AWS IAM Automation

The problem

We had IAM users spread across multiple AWS accounts. Dev, staging, production, a couple of legacy accounts that still had active users. When someone left the company, their access needed to be revoked in every single one of those accounts. The AWS console makes this tedious because you have to switch accounts, find the user, delete their login profile, track down their API keys, and deactivate each one. Multiply that by four or five accounts per departure and it adds up fast.

I wrote a Python script using boto3 to handle the whole thing in one shot.

How it works

The script uses AWS CLI named profiles to iterate across multiple accounts. You configure a list of profile names at the top, and it loops through each one for every user being offboarded.

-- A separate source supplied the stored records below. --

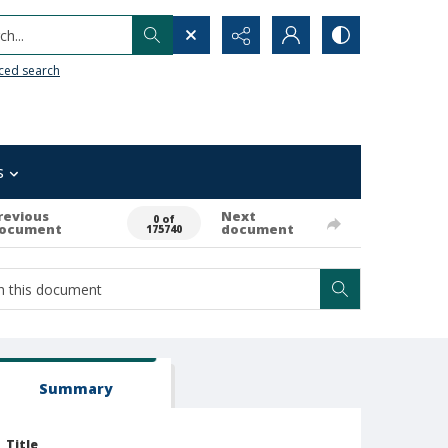
h...
ced search
s
revious
Next
0 of
ocument
document
175740
Summary
Title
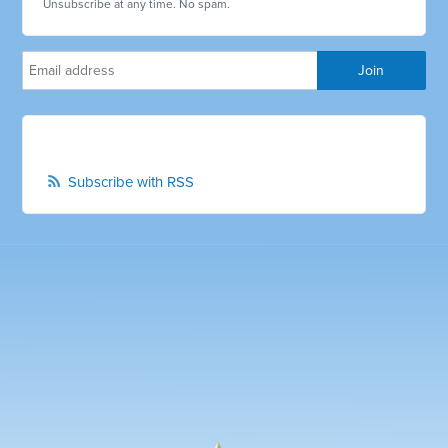
Unsubscribe at any time. No spam.
Subscribe with RSS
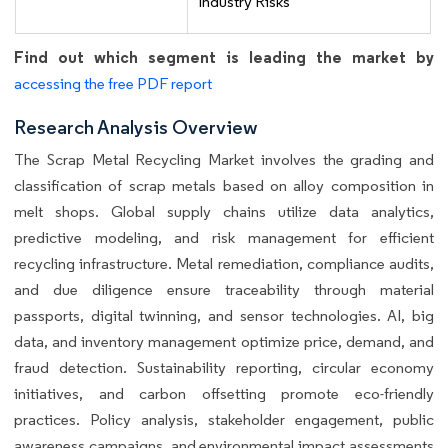
Industry Risks
Find out which segment is leading the market by
accessing the free PDF report
Research Analysis Overview
The Scrap Metal Recycling Market involves the grading and
classification of scrap metals based on alloy composition in
melt shops. Global supply chains utilize data analytics,
predictive modeling, and risk management for efficient
recycling infrastructure. Metal remediation, compliance audits,
and due diligence ensure traceability through material
passports, digital twinning, and sensor technologies. AI, big
data, and inventory management optimize price, demand, and
fraud detection. Sustainability reporting, circular economy
initiatives, and carbon offsetting promote eco-friendly
practices. Policy analysis, stakeholder engagement, public
awareness campaigns, and environmental impact assessments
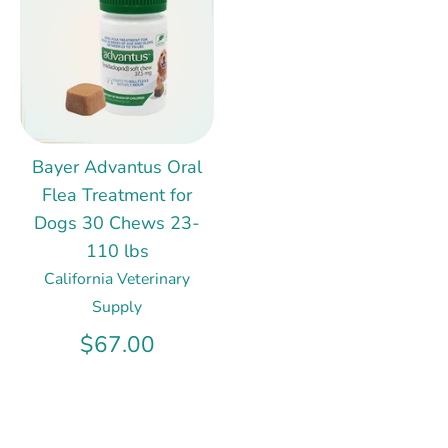
Bayer Advantus Oral
Flea Treatment for
Dogs 30 Chews 23-
110 lbs
California Veterinary
Supply
$67.00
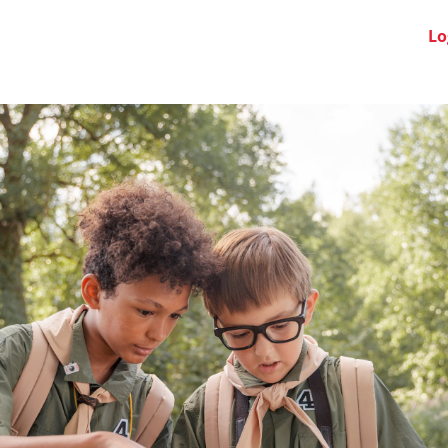
Swiss Clubs
News
About us
FAQ
Lo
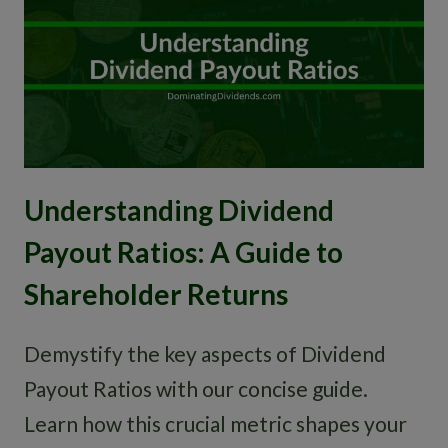
Understanding Dividend
Payout Ratios: A Guide to
Shareholder Returns
Demystify the key aspects of Dividend
Payout Ratios with our concise guide.
Learn how this crucial metric shapes your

For each user in each account, it does three things: deletes the login profile (kills console access), lists all access keys and deactivates them, and logs everything to an Excel file.

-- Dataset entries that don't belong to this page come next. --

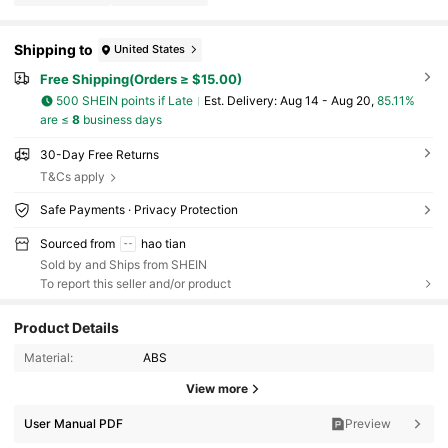
Shipping to
United States
Free Shipping(Orders ≥ $15.00)
500 SHEIN points if Late
​Est. Delivery:
Aug 14 - Aug 20,
85.11%
are ≤
8
business days
30-Day Free Returns
T&Cs apply
Safe Payments · Privacy Protection
Sourced from
hao tian
Sold by and Ships from SHEIN
To report this seller and/or product
Product Details
Material:
ABS
3.1K Followers
4.90
View more
User Manual PDF
Preview
3.1K Followers
4.90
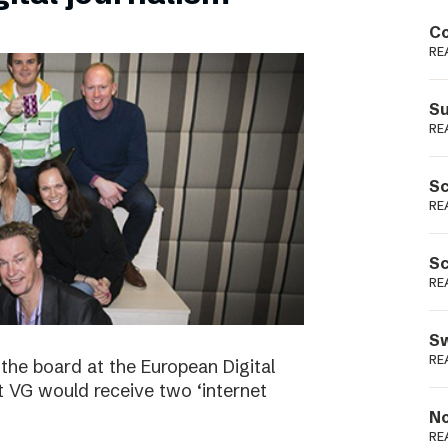
Podme
Co
RE
Su
RE
Sc
RE
Sc
RE
Sw
RE
the board at the European Digital
VG would receive two ‘internet
No
RE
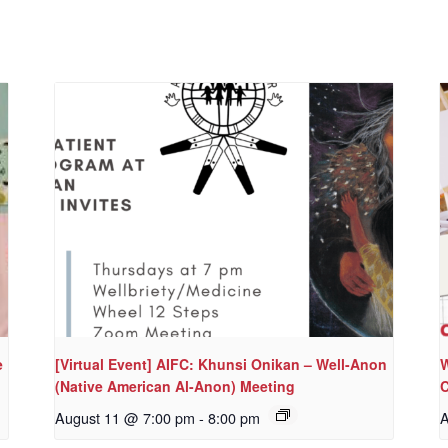
e
[Virtual Event] AIFC: Khunsi Onikan – Well-Anon
W
(Native American Al-Anon) Meeting
C
August 11 @ 7:00 pm
-
8:00 pm
A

def disable_iam_user(username, profile):
    session = boto3.Session(profile_name=profile)
    iam_client = session.client('iam')

    # Delete login profile to disable console access
    try:
        iam_client.delete_login_profile(UserName=username)
    except ClientError as e:
        if e.response['Error']['Code'] == 'NoSuchEntity':
            pass  # No console access in this account

    # Deactivate all API keys
    access_keys = iam_client.list_access_keys(UserName=username)
    for key in access_keys['AccessKeyMetadata']:
        iam_client.update_access_key(
            UserName=username,
            AccessKeyId=key['AccessKeyId'],
            Status='Inactive'
        )

Error handling matters here

The tricky part is that not every user exists in every account. If you try to delete a login profile for a user who doesn't have one, IAM throws a NoSuchEntity error. Same thing if the user doesn't exist in that account at all. The script catches those specifically and logs them as expected, rather than crashing out halfway through a batch.

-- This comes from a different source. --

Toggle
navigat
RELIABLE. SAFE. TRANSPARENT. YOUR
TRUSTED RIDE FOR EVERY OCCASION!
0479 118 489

The first version was bare bones. It worked, but if it hit an unexpected error on user 3 of 20, it would stop and you'd have to figure out where it left off. Version 2 wraps each user in its own try/catch so one failure doesn't block the rest of the batch.

The log file

Every action gets logged to an Excel file using pandas. For each user and account combination, the log records whether console access was disabled, whether API keys were found and deactivated, and any notes about errors or edge cases. That log file was important because security would sometimes ask for proof that a departed user's access was revoked across all accounts. Having the timestamped Excel report made those requests a two-second response instead of a manual audit.

What I learned

The main thing I learned building this was how much variance there is across AWS accounts in the same organization. Some users had console access in one account but only API keys in another. Some had access keys that were already inactive. Some existed in accounts that nobody on the current team knew about. Running the script across all profiles was actually a useful audit tool even outside of offboarding, because it showed us the full picture of who had access where.